Original image design by Eric Crawford
Connecting with other influencers and thought leaders was also a priority for Dustin—and he wanted to monitor online conversations. CBM created a connective strategy and highlighted important social media accounts and topics to target, so that Dustin could easily have quality conversations. “I would not have looked for [that information] on my own, and it’s allowed me to connect with a strong group of influential people right away, ” he says.
On campus, the social presence has helped Dustin connect with colleagues by providing an ongoing wealth of resources to draw from. “It’s been amazing to have people I deeply respect reposting and engaging with my content,” Dustin shares. “It’s given me good visibility, and the confidence that what I’m sharing is interesting to the correct audience.”
Dustin involves his students in the material through social media as well, asking for tweets on sociological commentary (not graded for content) and tracking discussions with the #TemplePop hashtag. “I’m trying to get [students] into the space and feeling comfortable. They know how to use the networks, but they aren’t used to there being expectations,” he explains.
So what’s next?
“I’m aware of the limitations for most of these networks now,” says Dustin, “because I’m running up against them. I’ve been enjoying experimenting in every space at this point.”
He has since launched his own presence on Instagram and Flickr, built an email list and ramped up Twitter engagement.
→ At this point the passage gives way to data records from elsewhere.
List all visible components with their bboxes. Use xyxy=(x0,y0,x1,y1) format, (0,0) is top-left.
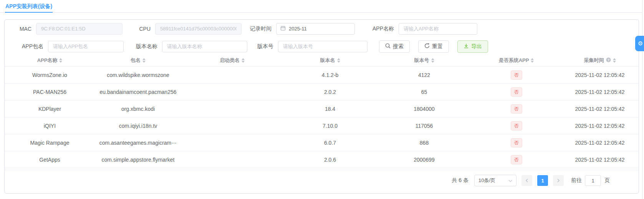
mac-label: MAC xyxy=(11,26,31,32)
search-button-label: 搜索 xyxy=(393,43,404,50)
app-name-label: APP名称 xyxy=(372,25,394,32)
total-count: 共 6 条 xyxy=(452,177,469,184)
cell-version-code: 65 xyxy=(377,89,471,95)
status-badge: 否 xyxy=(511,138,522,147)
settings-drawer-button[interactable]: ⚙ xyxy=(635,36,644,51)
filter-item-record-time: 记录时间 2025-11 xyxy=(250,23,355,35)
cell-package-name: org.xbmc.kodi xyxy=(95,106,181,112)
tab-bar: APP安装列表(设备) xyxy=(0,0,642,13)
question-icon[interactable]: ? xyxy=(606,57,611,64)
search-button[interactable]: 搜索 xyxy=(379,40,410,53)
column-header-label: 包名 xyxy=(131,57,141,64)
app-package-input[interactable] xyxy=(48,41,124,52)
page-number-1[interactable]: 1 xyxy=(537,175,548,186)
sort-caret-icon xyxy=(142,58,146,63)
cell-app-name: GetApps xyxy=(5,157,95,163)
column-header[interactable]: 版本名 xyxy=(283,57,377,64)
cpu-input[interactable] xyxy=(155,23,242,35)
cell-collect-time: 2025-11-02 12:05:42 xyxy=(561,157,638,163)
filter-form: MAC CPU 记录时间 2025-11 xyxy=(5,20,639,52)
column-header[interactable]: 启动类名 xyxy=(181,57,283,64)
cell-is-system: 否 xyxy=(471,87,561,97)
cell-app-name: KDPlayer xyxy=(5,106,95,112)
page-size-select[interactable]: 10条/页 xyxy=(474,175,517,186)
cell-package-name: eu.bandainamcoent.pacman256 xyxy=(95,89,181,95)
table-row: GetApps com.simple.appstore.flymarket 2.… xyxy=(5,151,639,168)
app-name-input[interactable] xyxy=(399,23,477,35)
cell-app-name: PAC-MAN256 xyxy=(5,89,95,95)
column-header-label: 启动类名 xyxy=(220,57,240,64)
search-icon xyxy=(385,43,391,50)
next-page-button[interactable] xyxy=(553,175,564,186)
prev-page-button[interactable] xyxy=(521,175,532,186)
cell-collect-time: 2025-11-02 12:05:42 xyxy=(561,106,638,112)
sort-caret-icon xyxy=(613,58,616,63)
sort-caret-icon xyxy=(242,58,245,63)
cell-app-name: WormsZone.io xyxy=(5,72,95,78)
filter-row-2: APP包名 版本名称 版本号 搜索 xyxy=(11,40,639,52)
export-button-label: 导出 xyxy=(471,43,482,50)
sort-caret-icon xyxy=(59,58,62,63)
goto-page-input[interactable] xyxy=(585,175,601,186)
status-badge: 否 xyxy=(511,87,522,97)
table-row: Magic Rampage com.asanteegames.magicram⋯… xyxy=(5,134,639,151)
export-button[interactable]: 导出 xyxy=(457,40,488,53)
sort-caret-icon xyxy=(431,58,434,63)
filter-item-app-name: APP名称 xyxy=(372,23,477,35)
status-badge: 否 xyxy=(511,155,522,164)
record-time-label: 记录时间 xyxy=(250,25,272,32)
column-header[interactable]: 是否系统APP xyxy=(471,57,561,64)
cell-collect-time: 2025-11-02 12:05:42 xyxy=(561,89,638,95)
sort-caret-icon xyxy=(337,58,340,63)
cell-version-code: 117056 xyxy=(377,123,471,129)
download-icon xyxy=(464,43,469,50)
cell-version-name: 7.10.0 xyxy=(283,123,377,129)
table-row: WormsZone.io com.wildspike.wormszone 4.1… xyxy=(5,67,639,84)
calendar-icon xyxy=(280,25,286,32)
cell-version-name: 6.0.7 xyxy=(283,140,377,146)
mac-input[interactable] xyxy=(36,23,123,35)
filter-item-app-package: APP包名 xyxy=(11,41,124,52)
filter-item-version-code: 版本号 xyxy=(257,41,368,52)
chevron-down-icon xyxy=(508,178,512,184)
table-header-row: APP名称 包名 启动类名 版本名 版本号 是否系统APP xyxy=(5,54,639,67)
column-header[interactable]: 包名 xyxy=(95,57,181,64)
right-edge-divider xyxy=(642,0,644,199)
filter-item-version-name: 版本名称 xyxy=(135,41,247,52)
filter-item-mac: MAC xyxy=(11,23,123,35)
refresh-icon xyxy=(424,43,430,50)
pagination: 共 6 条 10条/页 1 前往 页 xyxy=(452,175,610,186)
sort-caret-icon xyxy=(531,58,534,63)
status-badge: 否 xyxy=(511,121,522,130)
cell-package-name: com.iqiyi.i18n.tv xyxy=(95,123,181,129)
tab-app-install-list[interactable]: APP安装列表(设备) xyxy=(5,0,53,13)
version-name-input[interactable] xyxy=(162,41,247,52)
record-time-datepicker[interactable]: 2025-11 xyxy=(276,23,355,35)
table-row: KDPlayer org.xbmc.kodi 18.4 1804000 否 20… xyxy=(5,100,639,117)
column-header-label: 是否系统APP xyxy=(499,57,529,64)
cell-is-system: 否 xyxy=(471,121,561,130)
version-code-input[interactable] xyxy=(278,41,368,52)
page-size-value: 10条/页 xyxy=(478,177,495,184)
goto-label: 前往 xyxy=(571,177,582,184)
column-header[interactable]: 版本号 xyxy=(377,57,471,64)
cell-version-code: 868 xyxy=(377,140,471,146)
cell-is-system: 否 xyxy=(471,70,561,80)
table-row: PAC-MAN256 eu.bandainamcoent.pacman256 2… xyxy=(5,84,639,100)
cell-is-system: 否 xyxy=(471,104,561,114)
cell-app-name: Magic Rampage xyxy=(5,140,95,146)
cell-version-code: 2000699 xyxy=(377,157,471,163)
svg-text:?: ? xyxy=(607,58,609,62)
cpu-label: CPU xyxy=(135,26,151,32)
cell-version-name: 18.4 xyxy=(283,106,377,112)
chevron-right-icon xyxy=(557,178,560,184)
cell-version-name: 2.0.6 xyxy=(283,157,377,163)
column-header[interactable]: 采集时间 ? xyxy=(561,57,638,64)
column-header-label: 版本名 xyxy=(320,57,335,64)
cell-version-name: 2.0.2 xyxy=(283,89,377,95)
table-bottom-line xyxy=(5,168,639,170)
cell-package-name: com.wildspike.wormszone xyxy=(95,72,181,78)
reset-button[interactable]: 重置 xyxy=(418,40,449,53)
column-header[interactable]: APP名称 xyxy=(5,57,95,64)
version-code-label: 版本号 xyxy=(257,43,273,50)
And Facebook? It’s not as useful. “My Facebook page gets less traction than I anticipated,” he admits. “It’s easier to focus on creating content and making connections on Twitter.”
“As I get more familiar and make more connections, I’m finding that more and more peers are present on various networks and it’s been great finding them. I have a better sense of the social space now and that is going to have a large influence on the next iteration of the book.”